■ EXERCISE PROMPT ■
Make an exact copy of the entries, and keep any pictures out of it.
○ ○ ○ ○
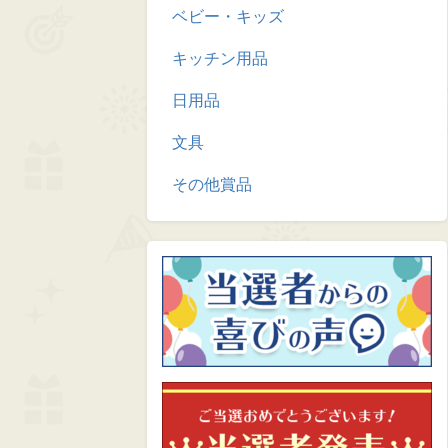
ベビー・キッズ
キッチン用品
日用品
文具
その他賞品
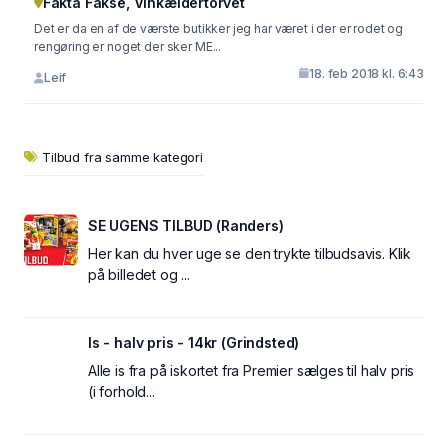
Fakta Fakse, Vinkældertorvet
Det er da en af de værste butikker jeg har været i der er rodet og
rengøring er noget der sker ME...
18. feb 2018 kl. 6:43
Leif
Tilbud fra samme kategori
SE UGENS TILBUD (Randers)
Her kan du hver uge se den trykte tilbudsavis. Klik
på billedet og ...
Is - halv pris - 14kr (Grindsted)
Alle is fra på iskortet fra Premier sælges til halv pris
(i forhold...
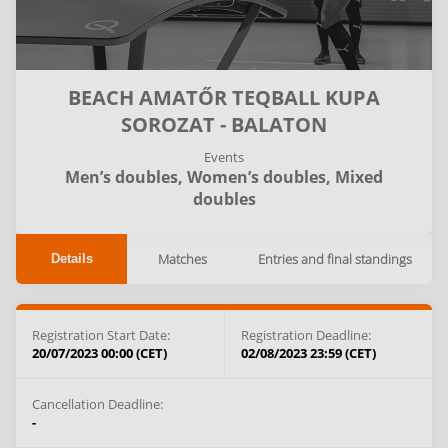
BEACH AMATŐR TEQBALL KUPA
SOROZAT - BALATON
Events
Men’s doubles,
Women’s doubles,
Mixed
doubles
Matches
Entries and final standings
Details
Registration Start Date:
Registration Deadline:
20/07/2023 00:00 (CET)
02/08/2023 23:59 (CET)
Cancellation Deadline:
-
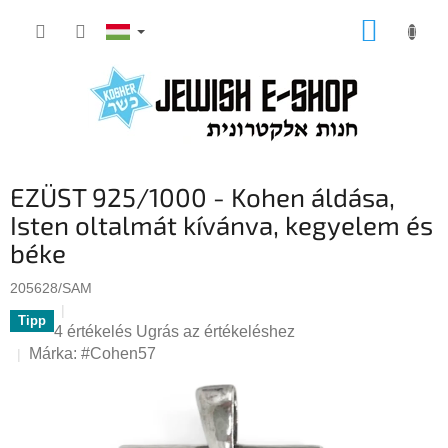
Ugrás
KOSÁR
a
fő
tartalomhoz
EZÜST 925/1000 - Kohen áldása,
Isten oltalmát kívánva, kegyelem és
béke
205628/SAM
Tipp
A
4 értékelés
Ugrás az értékeléshez
termék
Márka:
#Cohen57
átlagos
értékelése
5-
ből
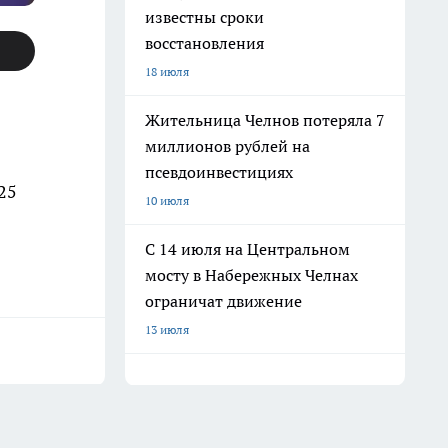
известны сроки
восстановления
18 июля
Жительница Челнов потеряла 7
миллионов рублей на
псевдоинвестициях
25
10 июля
С 14 июля на Центральном
мосту в Набережных Челнах
ограничат движение
13 июля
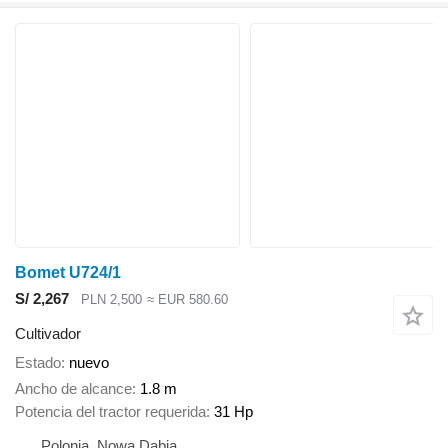
Bomet U724/1
S/ 2,267
PLN 2,500
≈ EUR 580.60
Cultivador
Estado
nuevo
Ancho de alcance
1.8 m
Potencia del tractor requerida
31 Hp
Polonia, Nowa Dąbia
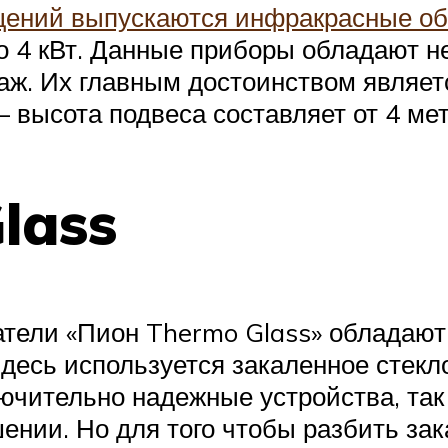
ний выпускаются инфракрасные об
до 4 кВт. Данные приборы обладают 
. Их главным достоинством является
 высота подвеса составляет от 4 ме
lass
тели «Пион Thermo Glass» обладают
десь используется закаленное стекло
ючительно надежные устройства, так 
ении. Но для того чтобы разбить зак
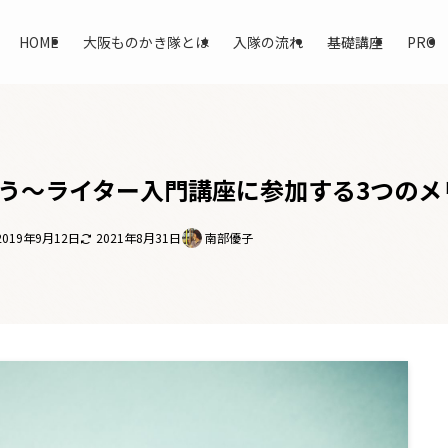
HOME
大阪ものかき隊とは
入隊の流れ
基礎講座
PRO
う～ライター入門講座に参加する3つのメ
2019年9月12日
2021年8月31日
南部優子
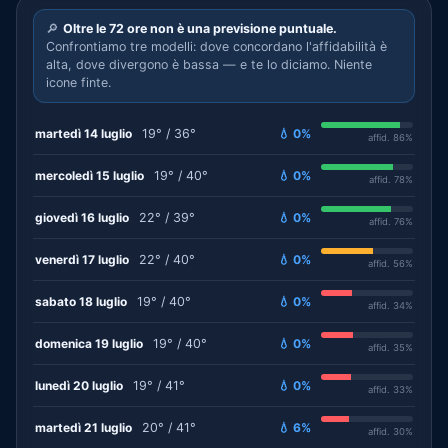
🔎
Oltre le 72 ore non è una previsione puntuale.
Confrontiamo tre modelli: dove concordano l'affidabilità è
alta, dove divergono è bassa — e te lo diciamo. Niente
icone finte.
martedì 14 luglio
19° / 36°
💧 0%
affid. 86%
mercoledì 15 luglio
19° / 40°
💧 0%
affid. 78%
giovedì 16 luglio
22° / 39°
💧 0%
affid. 76%
venerdì 17 luglio
22° / 40°
💧 0%
affid. 56%
sabato 18 luglio
19° / 40°
💧 0%
affid. 34%
domenica 19 luglio
19° / 40°
💧 0%
affid. 35%
lunedì 20 luglio
19° / 41°
💧 0%
affid. 33%
martedì 21 luglio
20° / 41°
💧 6%
affid. 30%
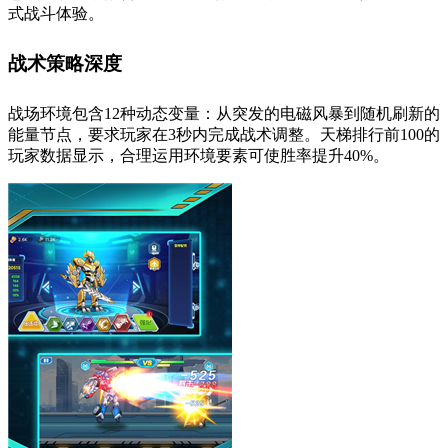
式战斗体验。
战术策略深度
战场环境包含12种动态变量：从突发的电磁风暴到随机刷新的
能量节点，要求玩家在3秒内完成战术调整。天梯排行前100的
玩家数据显示，合理运用环境要素可使胜率提升40%。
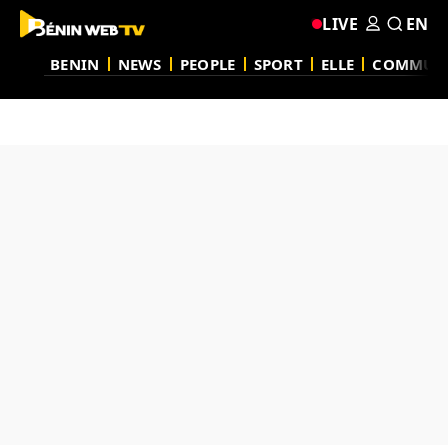
LIVE
EN
BENIN
NEWS
PEOPLE
SPORT
ELLE
COMMUN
○ ○ ○ ○
■ TASK OUTPUT ■
ベビー・キッズ
キッチン用品
日用品
文具
その他賞品
Fakta Fakse, Vinkældertorvet
Det er da en af de værste butikker jeg har været i der er rodet og
rengøring er noget der sker ME...
18. feb 2018 kl. 6:43
Leif
Tilbud fra samme kategori
SE UGENS TILBUD (Randers)
Her kan du hver uge se den trykte tilbudsavis. Klik
på billedet og ...
Is - halv pris - 14kr (Grindsted)
Alle is fra på iskortet fra Premier sælges til halv pris
(i forhold...
BEACH AMATŐR TEQBALL KUPA
SOROZAT - BALATON
Events
Men’s doubles,
Women’s doubles,
Mixed
doubles
Matches
Entries and final standings
Details
Registration Start Date:
Registration Deadline:
20/07/2023 00:00 (CET)
02/08/2023 23:59 (CET)
Cancellation Deadline:
-
Ugrás
KOSÁR
a
fő
tartalomhoz
EZÜST 925/1000 - Kohen áldása,
Isten oltalmát kívánva, kegyelem és
béke
205628/SAM
Tipp
A
4 értékelés
Ugrás az értékeléshez
termék
Márka:
#Cohen57
átlagos
értékelése
5-
ből
известны сроки
восстановления
18 июля
Жительница Челнов потеряла 7
миллионов рублей на
псевдоинвестициях
25
10 июля
С 14 июля на Центральном
мосту в Набережных Челнах
ограничат движение
13 июля
Bomet U724/1
S/ 2,267
PLN 2,500
≈ EUR 580.60
Cultivador
Estado
nuevo
Ancho de alcance
1.8 m
Potencia del tractor requerida
31 Hp
Polonia, Nowa Dąbia
ний выпускаются инфракрасные об
до 4 кВт. Данные приборы обладают 
. Их главным достоинством является
 высота подвеса составляет от 4 ме
lass
тели «Пион Thermo Glass» обладают
десь используется закаленное стекло
ючительно надежные устройства, так 
ении. Но для того чтобы разбить зак
HOME
大阪ものかき隊とは
入隊の流れ
基礎講座
PRO
う～ライター入門講座に参加する3つのメ
2019年9月12日
2021年8月31日
南部優子
🔎
Oltre le 72 ore non è una previsione puntuale.
Confrontiamo tre modelli: dove concordano l'affidabilità è
alta, dove divergono è bassa — e te lo diciamo. Niente
icone finte.
martedì 14 luglio
19° / 36°
💧 0%
affid. 86%
mercoledì 15 luglio
19° / 40°
💧 0%
affid. 78%
giovedì 16 luglio
22° / 39°
💧 0%
affid. 76%
venerdì 17 luglio
22° / 40°
💧 0%
affid. 56%
sabato 18 luglio
19° / 40°
💧 0%
affid. 34%
domenica 19 luglio
19° / 40°
💧 0%
affid. 35%
lunedì 20 luglio
19° / 41°
💧 0%
affid. 33%
martedì 21 luglio
20° / 41°
💧 6%
affid. 30%
式战斗体验。
战术策略深度
战场环境包含12种动态变量：从突发的电磁风暴到随机刷新的
能量节点，要求玩家在3秒内完成战术调整。天梯排行前100的
玩家数据显示，合理运用环境要素可使胜率提升40%。
LIVE
EN
BENIN
NEWS
PEOPLE
SPORT
ELLE
COMMUN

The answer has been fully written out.